--- GIVEN RECORDS Enclosed Below ---

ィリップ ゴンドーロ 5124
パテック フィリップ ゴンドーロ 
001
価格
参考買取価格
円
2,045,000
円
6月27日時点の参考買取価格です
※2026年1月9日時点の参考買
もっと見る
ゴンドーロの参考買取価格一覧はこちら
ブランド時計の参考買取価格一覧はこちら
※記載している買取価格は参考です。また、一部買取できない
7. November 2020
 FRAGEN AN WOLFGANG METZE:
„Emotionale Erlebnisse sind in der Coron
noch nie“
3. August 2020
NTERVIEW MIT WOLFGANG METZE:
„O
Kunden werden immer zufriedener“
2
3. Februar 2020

--- End of Enclosed GIVEN RECORDS ---
--- GIVEN RECORDS Enclosed Below ---

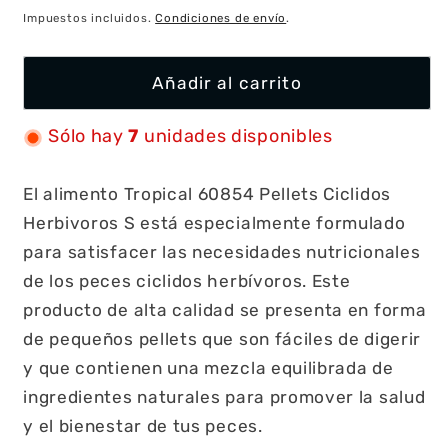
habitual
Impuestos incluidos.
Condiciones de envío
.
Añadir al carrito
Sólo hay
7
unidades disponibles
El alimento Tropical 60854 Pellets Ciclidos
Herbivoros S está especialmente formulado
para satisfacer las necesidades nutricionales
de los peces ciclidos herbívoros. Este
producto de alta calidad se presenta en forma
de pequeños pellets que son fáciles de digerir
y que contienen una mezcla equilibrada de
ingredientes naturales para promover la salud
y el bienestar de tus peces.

--- End of Enclosed GIVEN RECORDS ---

**PROBLEM:** Wherever the word "METZE" appears in a line of the data, copy that line.

**EXERCISE ANSWER:**
 FRAGEN AN WOLFGANG METZE:
NTERVIEW MIT WOLFGANG METZE:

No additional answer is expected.